IEEE/ACM Trans Comput Biol Bioinform. 2021 Nov-Dec;18(6):2514-2525. doi: 10.1109/TCBB.2020.2986387. Epub 2021 Dec 8.
Molecular biomarkers are certain molecules or set of molecules that can be of help for diagnosis or prognosis of diseases or disorders. In the past decades, thanks to the advances in high-throughput technologies, a huge amount of molecular 'omics' data, e.g., transcriptomics and proteomics, have been accumulated. The availability of these omics data makes it possible to screen biomarkers for diseases or disorders. Accordingly, a number of computational approaches have been developed to identify biomarkers by exploring the omics data. In this review, we present a comprehensive survey on the recent progress of identification of molecular biomarkers with machine learning approaches. Specifically, we categorize the machine learning approaches into supervised, un-supervised and recommendation approaches, where the biomarkers including single genes, gene sets and small gene networks. In addition, we further discuss potential problems underlying bio-medical data that may pose challenges for machine learning, and provide possible directions for future biomarker identification.
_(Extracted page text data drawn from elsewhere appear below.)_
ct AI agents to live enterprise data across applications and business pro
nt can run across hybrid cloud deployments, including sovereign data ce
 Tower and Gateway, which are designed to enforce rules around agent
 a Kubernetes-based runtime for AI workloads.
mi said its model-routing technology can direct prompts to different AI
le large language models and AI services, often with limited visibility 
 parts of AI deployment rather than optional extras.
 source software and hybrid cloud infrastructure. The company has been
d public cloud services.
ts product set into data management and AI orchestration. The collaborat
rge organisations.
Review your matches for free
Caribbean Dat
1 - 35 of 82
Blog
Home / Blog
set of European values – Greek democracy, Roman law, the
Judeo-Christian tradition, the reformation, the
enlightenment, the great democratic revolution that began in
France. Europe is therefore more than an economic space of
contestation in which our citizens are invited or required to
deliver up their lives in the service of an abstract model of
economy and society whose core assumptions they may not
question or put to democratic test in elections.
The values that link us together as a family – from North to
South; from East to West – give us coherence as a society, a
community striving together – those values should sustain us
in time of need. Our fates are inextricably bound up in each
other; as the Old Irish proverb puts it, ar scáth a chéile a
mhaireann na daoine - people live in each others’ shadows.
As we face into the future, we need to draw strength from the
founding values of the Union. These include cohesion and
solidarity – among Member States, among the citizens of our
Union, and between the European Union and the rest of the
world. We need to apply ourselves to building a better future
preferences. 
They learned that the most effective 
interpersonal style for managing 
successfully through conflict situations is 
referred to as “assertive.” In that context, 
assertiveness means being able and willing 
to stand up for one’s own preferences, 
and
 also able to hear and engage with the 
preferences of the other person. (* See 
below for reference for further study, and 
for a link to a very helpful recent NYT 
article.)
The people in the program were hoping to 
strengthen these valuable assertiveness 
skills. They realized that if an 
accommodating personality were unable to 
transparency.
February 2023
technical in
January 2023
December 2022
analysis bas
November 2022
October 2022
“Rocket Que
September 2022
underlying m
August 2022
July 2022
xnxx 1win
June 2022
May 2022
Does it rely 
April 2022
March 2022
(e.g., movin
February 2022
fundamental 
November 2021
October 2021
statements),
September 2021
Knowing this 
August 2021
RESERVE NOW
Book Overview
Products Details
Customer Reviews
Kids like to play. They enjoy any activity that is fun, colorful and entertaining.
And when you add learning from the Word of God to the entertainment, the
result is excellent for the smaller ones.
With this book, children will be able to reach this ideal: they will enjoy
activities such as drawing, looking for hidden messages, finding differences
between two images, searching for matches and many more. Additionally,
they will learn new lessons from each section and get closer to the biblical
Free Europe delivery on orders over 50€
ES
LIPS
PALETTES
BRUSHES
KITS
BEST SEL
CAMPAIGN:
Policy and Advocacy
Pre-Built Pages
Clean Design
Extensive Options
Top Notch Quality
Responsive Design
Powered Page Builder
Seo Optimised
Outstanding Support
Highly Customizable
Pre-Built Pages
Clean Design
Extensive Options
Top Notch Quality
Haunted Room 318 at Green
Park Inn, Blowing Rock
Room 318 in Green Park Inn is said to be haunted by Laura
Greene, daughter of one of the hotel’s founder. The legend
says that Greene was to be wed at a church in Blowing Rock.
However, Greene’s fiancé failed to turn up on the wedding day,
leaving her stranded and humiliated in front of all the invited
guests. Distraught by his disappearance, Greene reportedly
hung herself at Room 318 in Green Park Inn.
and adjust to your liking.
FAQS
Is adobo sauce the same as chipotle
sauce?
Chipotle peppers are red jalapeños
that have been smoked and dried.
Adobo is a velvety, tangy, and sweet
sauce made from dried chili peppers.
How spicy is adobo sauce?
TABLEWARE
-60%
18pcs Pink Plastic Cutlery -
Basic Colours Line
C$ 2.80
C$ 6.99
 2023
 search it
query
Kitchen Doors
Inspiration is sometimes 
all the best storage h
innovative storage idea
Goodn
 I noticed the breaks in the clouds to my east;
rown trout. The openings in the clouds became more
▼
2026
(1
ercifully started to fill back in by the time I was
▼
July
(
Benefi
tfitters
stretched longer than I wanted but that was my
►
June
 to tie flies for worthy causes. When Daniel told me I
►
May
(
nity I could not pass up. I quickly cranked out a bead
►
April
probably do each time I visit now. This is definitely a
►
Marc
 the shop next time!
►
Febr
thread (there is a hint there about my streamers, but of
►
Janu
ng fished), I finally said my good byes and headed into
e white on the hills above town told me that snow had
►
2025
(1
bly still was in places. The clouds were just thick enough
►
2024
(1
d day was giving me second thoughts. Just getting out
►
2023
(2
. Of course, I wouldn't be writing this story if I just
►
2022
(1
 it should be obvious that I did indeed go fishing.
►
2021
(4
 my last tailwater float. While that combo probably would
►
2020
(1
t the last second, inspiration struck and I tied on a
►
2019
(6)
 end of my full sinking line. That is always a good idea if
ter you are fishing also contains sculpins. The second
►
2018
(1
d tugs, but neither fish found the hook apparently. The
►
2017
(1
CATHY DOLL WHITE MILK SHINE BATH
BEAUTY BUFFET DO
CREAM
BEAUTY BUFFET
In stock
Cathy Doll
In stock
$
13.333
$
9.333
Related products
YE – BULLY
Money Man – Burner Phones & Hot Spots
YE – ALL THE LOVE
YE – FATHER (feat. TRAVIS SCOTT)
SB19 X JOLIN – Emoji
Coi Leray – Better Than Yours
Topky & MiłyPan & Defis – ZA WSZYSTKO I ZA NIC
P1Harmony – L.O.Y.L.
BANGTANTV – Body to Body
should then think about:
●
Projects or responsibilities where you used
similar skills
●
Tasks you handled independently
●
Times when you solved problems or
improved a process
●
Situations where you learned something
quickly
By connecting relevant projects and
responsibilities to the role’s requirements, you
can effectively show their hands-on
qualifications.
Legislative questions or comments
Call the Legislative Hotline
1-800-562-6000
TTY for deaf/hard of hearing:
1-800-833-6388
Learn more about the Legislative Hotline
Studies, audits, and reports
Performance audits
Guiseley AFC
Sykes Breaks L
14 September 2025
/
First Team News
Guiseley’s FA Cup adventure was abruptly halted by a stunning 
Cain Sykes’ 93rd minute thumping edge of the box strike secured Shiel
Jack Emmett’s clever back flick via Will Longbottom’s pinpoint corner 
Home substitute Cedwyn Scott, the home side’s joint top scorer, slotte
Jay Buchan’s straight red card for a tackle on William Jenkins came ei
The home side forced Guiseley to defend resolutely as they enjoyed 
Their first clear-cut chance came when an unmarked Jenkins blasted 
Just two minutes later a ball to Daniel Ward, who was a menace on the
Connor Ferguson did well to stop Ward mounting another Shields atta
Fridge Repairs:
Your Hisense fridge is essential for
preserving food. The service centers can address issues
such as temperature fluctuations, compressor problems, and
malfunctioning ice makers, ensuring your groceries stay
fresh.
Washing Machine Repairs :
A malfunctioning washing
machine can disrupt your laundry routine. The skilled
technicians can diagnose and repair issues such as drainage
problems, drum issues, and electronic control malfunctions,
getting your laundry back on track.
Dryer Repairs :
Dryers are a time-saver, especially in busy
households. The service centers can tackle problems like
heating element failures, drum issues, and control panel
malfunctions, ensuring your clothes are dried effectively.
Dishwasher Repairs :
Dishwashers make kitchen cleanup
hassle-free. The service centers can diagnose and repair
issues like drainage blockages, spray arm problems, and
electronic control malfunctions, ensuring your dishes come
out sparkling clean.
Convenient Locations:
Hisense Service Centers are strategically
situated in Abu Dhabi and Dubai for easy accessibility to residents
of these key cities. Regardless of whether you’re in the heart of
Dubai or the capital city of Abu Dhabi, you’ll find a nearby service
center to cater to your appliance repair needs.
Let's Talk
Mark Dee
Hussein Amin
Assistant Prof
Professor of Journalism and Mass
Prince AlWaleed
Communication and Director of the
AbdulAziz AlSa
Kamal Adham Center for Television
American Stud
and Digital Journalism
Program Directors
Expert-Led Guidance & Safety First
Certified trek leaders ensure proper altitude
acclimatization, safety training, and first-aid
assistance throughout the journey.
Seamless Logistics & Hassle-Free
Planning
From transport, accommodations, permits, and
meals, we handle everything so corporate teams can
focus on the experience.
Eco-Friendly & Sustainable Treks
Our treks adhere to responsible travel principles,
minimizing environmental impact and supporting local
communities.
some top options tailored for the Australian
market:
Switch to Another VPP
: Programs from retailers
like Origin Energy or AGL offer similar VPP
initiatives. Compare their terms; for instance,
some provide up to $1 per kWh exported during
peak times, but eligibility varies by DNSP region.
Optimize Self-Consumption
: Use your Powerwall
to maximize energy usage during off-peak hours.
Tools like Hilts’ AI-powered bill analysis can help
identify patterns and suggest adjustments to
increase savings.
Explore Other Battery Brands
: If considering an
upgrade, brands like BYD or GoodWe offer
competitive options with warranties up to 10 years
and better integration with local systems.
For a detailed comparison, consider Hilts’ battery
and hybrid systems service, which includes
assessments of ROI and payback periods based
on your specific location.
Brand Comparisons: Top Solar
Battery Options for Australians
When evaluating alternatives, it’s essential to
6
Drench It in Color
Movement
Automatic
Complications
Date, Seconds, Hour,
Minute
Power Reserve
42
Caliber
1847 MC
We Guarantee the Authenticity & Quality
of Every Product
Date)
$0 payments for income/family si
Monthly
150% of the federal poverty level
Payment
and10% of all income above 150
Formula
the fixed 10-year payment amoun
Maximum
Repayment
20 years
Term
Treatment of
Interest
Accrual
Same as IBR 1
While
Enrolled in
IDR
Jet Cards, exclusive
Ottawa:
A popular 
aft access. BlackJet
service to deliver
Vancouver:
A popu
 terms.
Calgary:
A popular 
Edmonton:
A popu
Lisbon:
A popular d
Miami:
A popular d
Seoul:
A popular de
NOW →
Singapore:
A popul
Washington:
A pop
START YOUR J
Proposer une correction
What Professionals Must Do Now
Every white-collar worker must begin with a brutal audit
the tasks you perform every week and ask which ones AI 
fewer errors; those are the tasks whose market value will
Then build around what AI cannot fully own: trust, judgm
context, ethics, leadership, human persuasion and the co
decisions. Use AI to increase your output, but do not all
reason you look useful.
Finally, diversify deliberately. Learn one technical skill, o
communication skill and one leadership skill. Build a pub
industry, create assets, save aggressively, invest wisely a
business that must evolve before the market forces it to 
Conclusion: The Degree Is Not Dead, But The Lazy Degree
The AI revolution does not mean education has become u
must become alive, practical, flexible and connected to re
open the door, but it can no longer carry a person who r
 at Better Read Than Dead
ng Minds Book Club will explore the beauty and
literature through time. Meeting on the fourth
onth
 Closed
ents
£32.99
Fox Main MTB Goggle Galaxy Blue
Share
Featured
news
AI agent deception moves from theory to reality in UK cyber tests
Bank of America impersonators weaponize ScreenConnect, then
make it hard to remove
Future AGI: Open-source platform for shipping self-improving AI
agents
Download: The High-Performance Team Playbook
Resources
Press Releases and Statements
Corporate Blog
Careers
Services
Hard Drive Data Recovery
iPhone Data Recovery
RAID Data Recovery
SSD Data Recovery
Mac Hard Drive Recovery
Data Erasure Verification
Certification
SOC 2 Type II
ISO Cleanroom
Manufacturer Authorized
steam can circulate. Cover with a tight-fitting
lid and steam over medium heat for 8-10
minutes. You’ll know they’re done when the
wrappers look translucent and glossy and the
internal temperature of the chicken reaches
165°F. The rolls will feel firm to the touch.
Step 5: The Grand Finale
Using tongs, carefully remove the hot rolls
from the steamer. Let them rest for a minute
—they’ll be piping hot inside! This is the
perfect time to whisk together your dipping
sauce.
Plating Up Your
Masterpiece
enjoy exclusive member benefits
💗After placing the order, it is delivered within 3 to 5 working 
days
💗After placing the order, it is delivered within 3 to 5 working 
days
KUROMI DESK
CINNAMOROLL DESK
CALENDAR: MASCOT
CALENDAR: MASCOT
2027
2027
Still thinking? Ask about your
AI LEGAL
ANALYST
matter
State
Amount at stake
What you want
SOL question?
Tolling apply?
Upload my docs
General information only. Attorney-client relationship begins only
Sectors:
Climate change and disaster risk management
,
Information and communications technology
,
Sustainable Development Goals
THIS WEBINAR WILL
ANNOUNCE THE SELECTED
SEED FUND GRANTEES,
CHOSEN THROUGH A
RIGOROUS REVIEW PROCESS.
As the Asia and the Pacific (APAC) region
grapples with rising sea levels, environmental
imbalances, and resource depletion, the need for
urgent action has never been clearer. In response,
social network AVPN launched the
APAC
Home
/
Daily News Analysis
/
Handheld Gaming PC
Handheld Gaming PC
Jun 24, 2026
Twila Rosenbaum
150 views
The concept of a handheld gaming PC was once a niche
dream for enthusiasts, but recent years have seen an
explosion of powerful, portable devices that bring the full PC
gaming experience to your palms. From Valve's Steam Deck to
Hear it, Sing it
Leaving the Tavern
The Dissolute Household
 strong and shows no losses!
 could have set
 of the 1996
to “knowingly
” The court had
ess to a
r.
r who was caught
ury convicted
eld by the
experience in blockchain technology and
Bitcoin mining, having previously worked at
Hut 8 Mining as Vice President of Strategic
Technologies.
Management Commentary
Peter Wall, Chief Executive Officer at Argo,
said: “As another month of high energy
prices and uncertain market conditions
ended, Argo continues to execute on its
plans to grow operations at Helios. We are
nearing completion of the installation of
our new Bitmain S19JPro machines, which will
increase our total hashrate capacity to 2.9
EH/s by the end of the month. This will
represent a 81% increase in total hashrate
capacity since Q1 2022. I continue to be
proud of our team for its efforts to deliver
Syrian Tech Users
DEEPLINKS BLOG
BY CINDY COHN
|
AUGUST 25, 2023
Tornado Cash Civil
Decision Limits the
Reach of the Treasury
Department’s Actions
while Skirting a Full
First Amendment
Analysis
分子生物标志物是指某些分子或分子集合,它们有助于疾病或紊乱的诊断或预后。在过去几十年中,由于高通量技术的进步,已经积累了大量的分子“组学”数据,例如转录组学和蛋白质组学。这些组学数据的可用性使得筛选疾病或紊乱的生物标志物成为可能。因此,已经开发了许多计算方法来通过探索组学数据来识别生物标志物。在这篇综述中,我们全面介绍了使用机器学习方法识别分子生物标志物的最新进展。具体来说,我们将机器学习方法分为监督、无监督和推荐方法,其中生物标志物包括单个基因、基因集和小基因网络。此外,我们进一步讨论了生物医学数据中可能对机器学习构成挑战的潜在问题,并为未来的生物标志物识别提供了可能的方向。